## WHAT THE TASK ASKS
Give back exactly the stretch of data below from the line holding "are here to Increase t" through the line holding "We Will Long Miss Kenneth", both ends included, and leave the remaining lines out.

## SUPPLIED DATA
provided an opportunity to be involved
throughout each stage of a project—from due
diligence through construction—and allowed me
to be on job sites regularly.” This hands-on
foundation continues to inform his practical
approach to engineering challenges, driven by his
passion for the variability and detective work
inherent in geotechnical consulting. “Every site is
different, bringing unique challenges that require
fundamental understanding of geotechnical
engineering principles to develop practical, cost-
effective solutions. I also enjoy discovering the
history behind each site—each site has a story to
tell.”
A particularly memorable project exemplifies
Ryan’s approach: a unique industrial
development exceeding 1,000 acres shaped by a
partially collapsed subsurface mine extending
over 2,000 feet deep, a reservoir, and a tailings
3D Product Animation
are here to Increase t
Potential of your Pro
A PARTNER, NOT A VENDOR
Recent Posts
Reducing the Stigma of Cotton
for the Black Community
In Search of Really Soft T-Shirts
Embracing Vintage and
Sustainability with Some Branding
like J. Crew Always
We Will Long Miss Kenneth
--
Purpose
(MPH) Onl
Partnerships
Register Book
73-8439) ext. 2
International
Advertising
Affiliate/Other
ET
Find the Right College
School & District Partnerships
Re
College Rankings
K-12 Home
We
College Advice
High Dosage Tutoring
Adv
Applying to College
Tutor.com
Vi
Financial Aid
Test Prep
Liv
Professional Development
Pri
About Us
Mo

## OUTPUT FOR THIS TASK
are here to Increase t
Potential of your Pro
A PARTNER, NOT A VENDOR
Recent Posts
Reducing the Stigma of Cotton
for the Black Community
In Search of Really Soft T-Shirts
Embracing Vintage and
Sustainability with Some Branding
like J. Crew Always
We Will Long Miss Kenneth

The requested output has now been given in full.